Oui ! Les élèves ont pu faire de très nombreuses observations au cours de leur visite : ils ont vu des cabanes des marais, typiquement camarguaises, ils ont rencontré des chasseurs, qui les ont spontanément approchés avec leur barque. Nous avons pique-niqué dans une roselière, un marais fait de roseaux d'eau douce. Ils ont aussi rencontré une voiture de la démoustication, aperçu des manadiers, et, enfin, constaté la pollution du canal. Au retour, il y a eu beaucoup de questions. Des pistes de réflexion ont été ouvertes et la problématique que nous cherchions à dégager a emergé, pour ainsi dire, naturellement.

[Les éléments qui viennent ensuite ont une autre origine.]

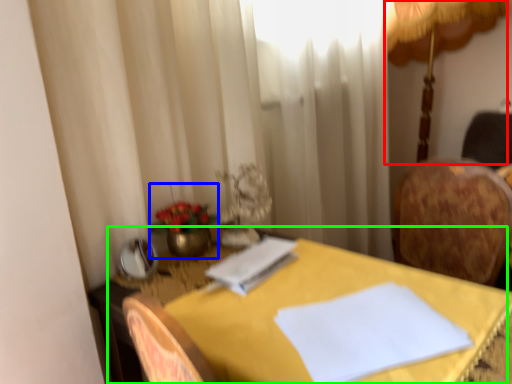 Question: Estimate the real-world distances between objects in this image. Which object is closer to table lamp (highlighted by a red box), floral arrangement (highlighted by a blue box) or table (highlighted by a green box)?

Choices:
 (A) floral arrangement
 (B) table

Answer: (B)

Vous dites que le canal est pollué, de quoi s'agit-il ?
Le canal, mais aussi l'étang. La malaïgue, un mot provençal qui veut dire maladie de l'étang, résulte de l'invasion des algues de surface. Cette prolifération est due aux nitrates et aux phosphates utilisés par l'agriculture intensive. Les herbiers sous-marins n'ont plus de lumière. Sans photosynthèse, c'est la disparition de la vie autour de l'herbier. Les poissons meurent. Autrefois, jusqu'à quatre-vingt familles de pêcheurs vivaient de l'étang, aujourd'hui, on en compte seulement une dizaine. En outre, lorsque les algues meurent elles coulent et étouffent encore un peu plus les herbiers. Leur décomposition, accélérée par l'attaque des bactéries, produit deux effets, une eau rouge et une odeur nauséabonde. Seule la pluie peut réoxygéner l'étang, mais il faudrait surtout qu'il y ait moins d'algues.

C'est inquiétant... mais qui se soucie de l'étang, à part vous ?
Oh... il préoccupe beaucoup de monde. Il y a un syndicat mixte de gestion de l'étang, et la technicienne qui en a la charge est venue répondre aux questions des élèves. Elle leur a expliqué par exemple le fonctionnement des martelières, ces vannes qui commandent la mise en eau des prés. Les chasseurs auraient tendance à les ouvrir, pour que les canards se reproduisent, et les manadiers à les fermer, pour faire paître leurs taureaux. Elle a aussi parlé des corps de métiers qui disparaissent, comme celui des sagneurs, qui coupent les roseaux dont sont couvertes les maisons camarguaises traditionnelles. Enfin elle a expliqué la nécessité, mais aussi les risques, de la démoustication. Pour nous et pour les vacanciers de La Grande Motte, toute proche, cela évite l'invasion des moustiques. Mais malgré les faibles doses c'est une menace pour les oiseaux, qui doivent ainsi être recensés régulièrement.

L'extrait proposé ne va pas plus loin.